**What the exercise asks:**
Search the listing for the word "خرابی". Copy every line where it is found.

Task input Block Start

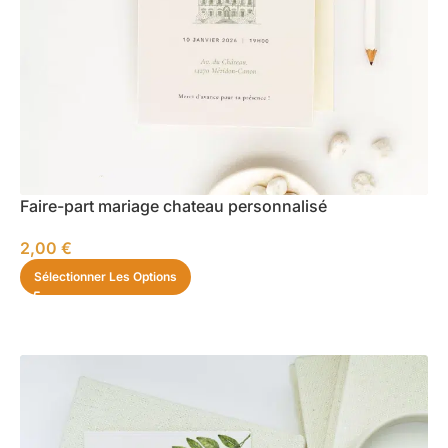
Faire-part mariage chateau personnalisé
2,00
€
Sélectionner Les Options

Task input Block End
Task input Block Start

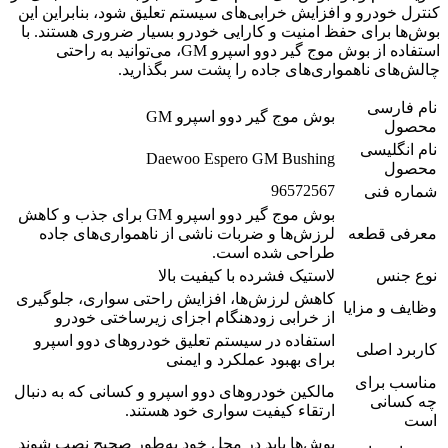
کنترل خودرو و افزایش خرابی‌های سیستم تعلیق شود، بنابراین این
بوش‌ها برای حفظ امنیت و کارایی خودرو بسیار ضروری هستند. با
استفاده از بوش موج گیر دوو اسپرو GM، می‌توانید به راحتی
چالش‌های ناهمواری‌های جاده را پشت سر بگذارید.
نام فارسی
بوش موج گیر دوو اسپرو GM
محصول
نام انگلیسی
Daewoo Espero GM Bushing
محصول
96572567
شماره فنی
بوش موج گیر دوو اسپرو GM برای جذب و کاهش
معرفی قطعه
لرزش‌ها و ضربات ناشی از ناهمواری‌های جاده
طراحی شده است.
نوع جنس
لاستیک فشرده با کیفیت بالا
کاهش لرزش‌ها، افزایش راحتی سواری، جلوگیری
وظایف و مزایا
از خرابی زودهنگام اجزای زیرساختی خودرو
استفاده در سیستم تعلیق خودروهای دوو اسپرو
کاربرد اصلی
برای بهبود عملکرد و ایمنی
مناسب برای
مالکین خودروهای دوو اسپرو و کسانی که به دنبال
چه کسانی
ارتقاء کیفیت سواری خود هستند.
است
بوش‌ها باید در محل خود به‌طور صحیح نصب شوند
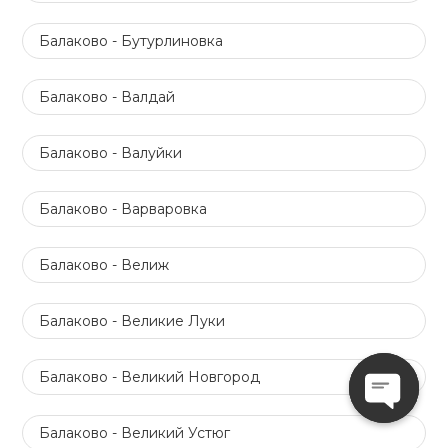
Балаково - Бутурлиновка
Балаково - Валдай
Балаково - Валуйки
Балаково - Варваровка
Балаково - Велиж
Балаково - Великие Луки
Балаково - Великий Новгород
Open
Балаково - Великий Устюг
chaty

Task input Block End

**Solution:**
کنترل خودرو و افزایش خرابی‌های سیستم تعلیق شود، بنابراین این
از خرابی زودهنگام اجزای زیرساختی خودرو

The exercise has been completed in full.